“My decorations belong to the poetic and imaginative world where a few choice spirits live.” – Thomas Wilmer Dewing, from a letter to Charles Lang Freer dated February 16, 1901.

Inspired by his summers in Cornish, New Hampshire, Thomas Wilmer Dewing made a series of a dozen or so enigmatic paintings between about 1890 and 1904 showing female figures surrounded by a gauzy, mystical atmosphere.

Dewing created Before Sunrise of 1894-95 (above), and its companion piece, After Sunset of 1893 (end of article), In Before Sunrise, two women emerge from a soft field at dawn, enveloped in mist glowing with the first rays of the sun. As most of the women in this series, they don’t relate to each other, each enclosed in her own psychological world. Are they together or part of a group outside the frame? The woman in the background carries a Japanese paper lantern; a poetic allusion, perhaps, to the soon-rising sun? 

Detail of Thomas Wilmer Dewing, Before Sunrise

In Before Sunrise and other paintings of the period, the flattened picture plane of Japanese printmaking influenced Dewing and many of his contemporaries; not unlike Whistler, Dewing paradoxically substituted a sense of depth for the potential of two-dimensionality revealed by the Japanese print. The dresses and props are modern, but the amorphous tonalistic setting could be anywhere, or any time.

Thomas Wilmer Dewing, The Lute, oil, H x W: 91.5 x 122.1 cm (36 x 48 1/16 in)

Dewing’s The White Dress of 1901 (below) seems to contain multiple allusions to Whistler as well a sly nod to his own work. The standing woman recalls Whistler’s multiple women in white dresses (such as Symphony in White no. 1: The White Girl), and the seated figure in profile on the left reminds us of “Whistler’s Mother” (Arrangement in Grey and Black No. 1: The Artist’s Mother), both from the 1870s. However, in Dewing’s remix the painting on the wall behind the sitting woman is not one of Whistler’s but clearly one of his own, and from the same dreamscape series of women in mysterious natural settings he was in the midst of creating.  

Thomas Wilmer Dewing, The White Dress, 1901 w36.5 x h27.5 x d2.5 in (Frame)

 

James McNeill Whistler’s Portrait of his mother and “The White Girl.” Mid-1870s

Unlike Whistler, Dewing didn’t use glazes of transparent oils. Dewing didn’t talk much about the practice of painting at all, so it took art historians to unravel the mystery of how he made these paintings. X-rays reveal he used a classical ebauche that he learned in Paris; he began by laying in a mosaic of loose lights and darks that he then linked with intermediate hues. As the painting neared completion, he pulled the more detailed images out, using white for contrast with the tonal background.

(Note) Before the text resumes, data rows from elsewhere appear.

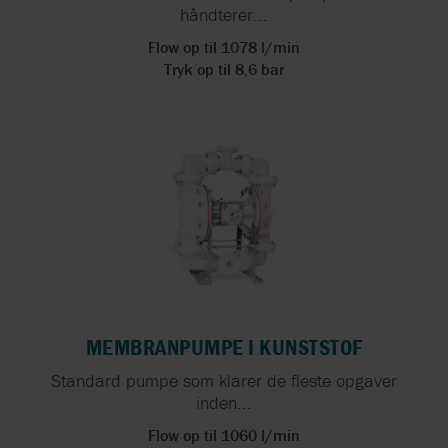
håndterer...
Flow op til 1078 l/min
Tryk op til 8,6 bar
MEMBRANPUMPE I KUNSTSTOF
Standard pumpe som klarer de fleste opgaver
inden...
Flow op til 1060 l/min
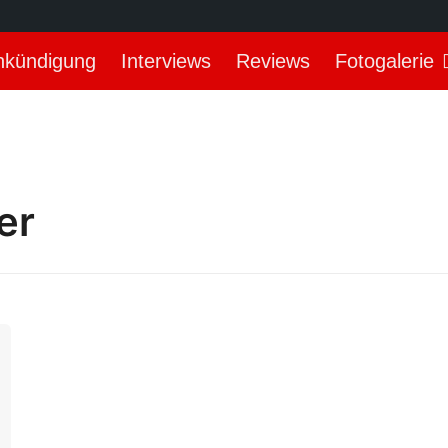
nkündigung
Interviews
Reviews
Fotogalerie
er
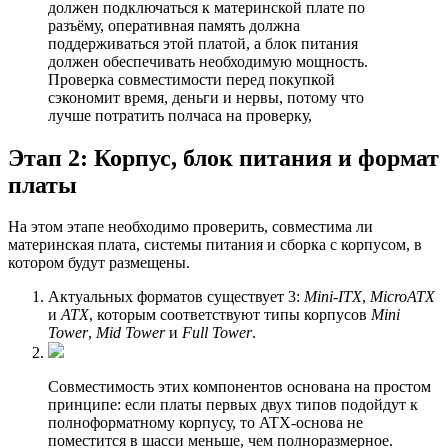
должен подключаться к материнской плате по
разъёму, оперативная память должна
поддерживаться этой платой, а блок питания
должен обеспечивать необходимую мощность.
Проверка совместимости перед покупкой
сэкономит время, деньги и нервы, потому что
лучше потратить полчаса на проверку,
Этап 2: Корпус, блок питания и формат
платы
На этом этапе необходимо проверить, совместима ли
материнская плата, системы питания и сборка с корпусом, в
котором будут размещены.
Актуальных форматов существует 3:
Mini-ITX
,
MicroATX
и
ATX
, которым соответствуют типы корпусов
Mini
Tower
,
Mid Tower
и
Full Tower
.
Совместимость этих компонентов основана на простом
принципе: если платы первых двух типов подойдут к
полноформатному корпусу, то ATX-основа не
поместится в шасси меньше, чем полноразмерное.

It wasn’t unusual for the time to find symbolic, classical-looking women standing in for things like “Spring,” “Prudence,” or “The Spirit of Music” in book illustrations, advertisements, murals and paintings. Dewing’s “The Days” 1886/87 is typical:

Thomas Wilmer Dewing, The Days, oil on canvas, 109.6 cm (43.1 in); width: 182.8 cm (71.9 in), between 1884 and 1886

Here, in The Days, the figures wear classical togas and robes. They’re shown as if in sacred procession, lined up in a row (or “register”), as in a frieze, which is a horizontal decorative panel or band, usually sculpted, that often ran along the sides of Greek and Roman buildings, like the Parthenon.

Portion of the Parthenon frieze, Athens, c. 440 BC

Where Dewing departed from this precedent, he clothed his figures in elegant modern dresses, freed them from their strictly allegorical significance, and placed them in nebulous, atmospheric yet recognizably natural. The effect is to render an idyllic moment of waking life with the magic of memory and dreams. 

Thomas Wilmer Dewing, Summer, ca. 1890, oil on canvas, 42 1⁄8 x 54 1⁄4 in. (107.0 x 137.8 cm.), Smithsonian American Art Museum, Gift of William T. Evans, 1909.7.21

He softened his forms into drifting and colliding shapes of ochre and mint green. His women don’t so much seem to be walking on the ground as much as arising from it like apparitions – or, indeed, embodiments of nature. 

Thomas Wilmer Dewing, May (Welcome Sweet Springtime), c. 1890-1900, Oil on canvas 20 1/4 x 24 1/4 inches

 

Thomas Wilmer Dewing, After Sunset, oil, 106.8 x 137.6 cm (42 1/16 x 54 3/16 in) (1893) FREER GALLERY OF ART

Here in After Sunset, above, the beautiful figures (different from the pair in Before Sunrise) again don’t relate to each other, resonating with a sense of timelessness and mystery. There is something of the unknown in all these paintings. Though equally influenced by Whistler and Monet, Dewing painted his private world through the lens of his deepest imagination in a way unmistakably his own.